Но в этот момент посадник, словно бы выросший на целую четверть, обратился к вечевой башне и махнул своею собольею шапкой…

Звонарь хорошо знал этот немой приказ посадника. Он торопливо ухватился за колокольную веревку и – точно помолодел! Он знал, что одного движения его старой руки достаточно, чтобы в один миг улеглась народная буря.

– Ну-ко заговори, колоколушко мой, крикни…

И вечевой колокол крикнул. Затем еще раз… еще… еще… Медный крик пронесся опять над площадью и над всем городом. Народная буря стихла – поднятые кулаки опустились.

Посадник выступил на край помоста. Он был бледнее обыкновенного. В душе он чувствовал, что, быть может, решается участь его родины, славного и могучего Господина Великого Новгорода… На сердце у него и в мозгу что-то ныло – слова какие-то ныли и щемили в сердце… «Марфо! Марфо!» – невольно звучало в ушах его евангельское слово47 – и ему припоминалась эта, другая, Марфа, которую, казалось, Бог в наказание послал его бедной родине… «Проклятая Марфа!..» И перед ним промелькнули годы, промелькнула его молодость, а с нею обаятельный образ этой «проклятой Марфы» во всей чудной красоте девичества… «Проклятая, проклятая…»

Он вскинул вверх свою серебряную голову, чтоб отогнать нахлынувшие на него видения молодости… А колокол все кричал над ним… Он глянул туда, вверх, и два раза махнул шапкой. Колокол умолк, точно ему горло перехватило, и только протяжно стонал… Над вечевым помостом кружился белый голубь…

– Господо и братие! – прозвучал взволнованный голос посадника. – Вижу, Господине Великий Новгород, нет твоей воли стать за князя московского, за его старины…

– Нет нашей воли на то!

– За короля хотим! За Коземира!

– Мы вольные люди, и под королем тоже наши братья, русь – тож вольные люди!

– Да будет твоя воля, Господине Великий Новгород, – продолжал посадник, когда несколько смолкли крики. – За короля – так за короля. И тогда подобает нам с королем договорную грамоту написать и печатьми утвердить…
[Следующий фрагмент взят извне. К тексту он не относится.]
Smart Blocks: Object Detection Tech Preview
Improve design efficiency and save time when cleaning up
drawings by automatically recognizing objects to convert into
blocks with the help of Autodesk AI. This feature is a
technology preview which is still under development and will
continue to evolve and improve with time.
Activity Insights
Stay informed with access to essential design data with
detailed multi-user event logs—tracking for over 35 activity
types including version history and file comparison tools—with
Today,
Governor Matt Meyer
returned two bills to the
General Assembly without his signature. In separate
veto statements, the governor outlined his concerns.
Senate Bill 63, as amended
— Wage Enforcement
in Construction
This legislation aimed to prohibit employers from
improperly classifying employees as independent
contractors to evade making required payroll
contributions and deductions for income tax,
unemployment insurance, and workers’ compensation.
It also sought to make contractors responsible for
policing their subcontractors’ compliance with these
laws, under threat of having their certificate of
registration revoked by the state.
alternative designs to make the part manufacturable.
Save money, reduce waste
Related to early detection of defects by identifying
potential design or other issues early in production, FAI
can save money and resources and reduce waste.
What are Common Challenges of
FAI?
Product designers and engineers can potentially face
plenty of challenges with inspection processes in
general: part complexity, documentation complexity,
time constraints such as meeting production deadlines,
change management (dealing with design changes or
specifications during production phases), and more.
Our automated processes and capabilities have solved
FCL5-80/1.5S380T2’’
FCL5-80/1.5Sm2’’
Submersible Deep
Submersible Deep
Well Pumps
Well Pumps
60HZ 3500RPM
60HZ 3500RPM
– Болого! Болого! На то наша воля!

– Ниту нашей воли, ниту! – кричали сторонники Москвы.

– Не волим за короля! Не волим за латынство!

– За православие волим. За старину!

Но их голоса покрыты были ревом толпы:

– Не хотим в московскую кабалу! Мы не холопи!
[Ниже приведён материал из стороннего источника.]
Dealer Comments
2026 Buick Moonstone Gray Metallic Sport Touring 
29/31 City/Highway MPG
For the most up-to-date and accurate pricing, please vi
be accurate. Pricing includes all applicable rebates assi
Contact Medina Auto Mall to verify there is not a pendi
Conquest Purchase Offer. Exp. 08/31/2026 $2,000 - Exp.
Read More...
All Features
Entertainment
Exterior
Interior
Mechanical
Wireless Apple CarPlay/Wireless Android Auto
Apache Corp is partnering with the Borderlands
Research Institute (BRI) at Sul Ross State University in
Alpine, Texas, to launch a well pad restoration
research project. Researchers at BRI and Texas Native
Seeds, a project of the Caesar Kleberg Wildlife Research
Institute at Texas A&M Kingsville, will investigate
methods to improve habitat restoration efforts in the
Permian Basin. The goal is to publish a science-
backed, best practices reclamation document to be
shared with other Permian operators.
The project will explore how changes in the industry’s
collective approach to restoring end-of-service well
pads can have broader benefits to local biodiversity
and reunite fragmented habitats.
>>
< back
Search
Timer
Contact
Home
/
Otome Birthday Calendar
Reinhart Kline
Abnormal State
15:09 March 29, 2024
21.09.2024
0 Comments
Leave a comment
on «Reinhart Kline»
– Бей их, идоловых сынов! С мосту их…

Опять полетели в воздухе комья снегу, а с ними и камни. Опять тысячи рук с угрозой махали в воздухе. Народ двигался стеною, давя друг дружку. Противная сторона посунулась назад; но дальше идти было некуда. Свалка уже начиналась на правом и на левом крыле, где первые натиски толпы приняли на себя рядские молодцы и рыбники, защищавшие интересы торговых людей и свои собственные.

– Братцы кончане, за мною! – кричал богатырского роста рыбник с Людина конца. – Бей их, худых мужиков-вечников!

– Не дадим себя в обиду, братцы уличане!

– Лупи, братцы, серых лапотников!

– Разнесем их, гостинных крыс! Разнесем Перуньевы семена! – отвечали «серые» вечники.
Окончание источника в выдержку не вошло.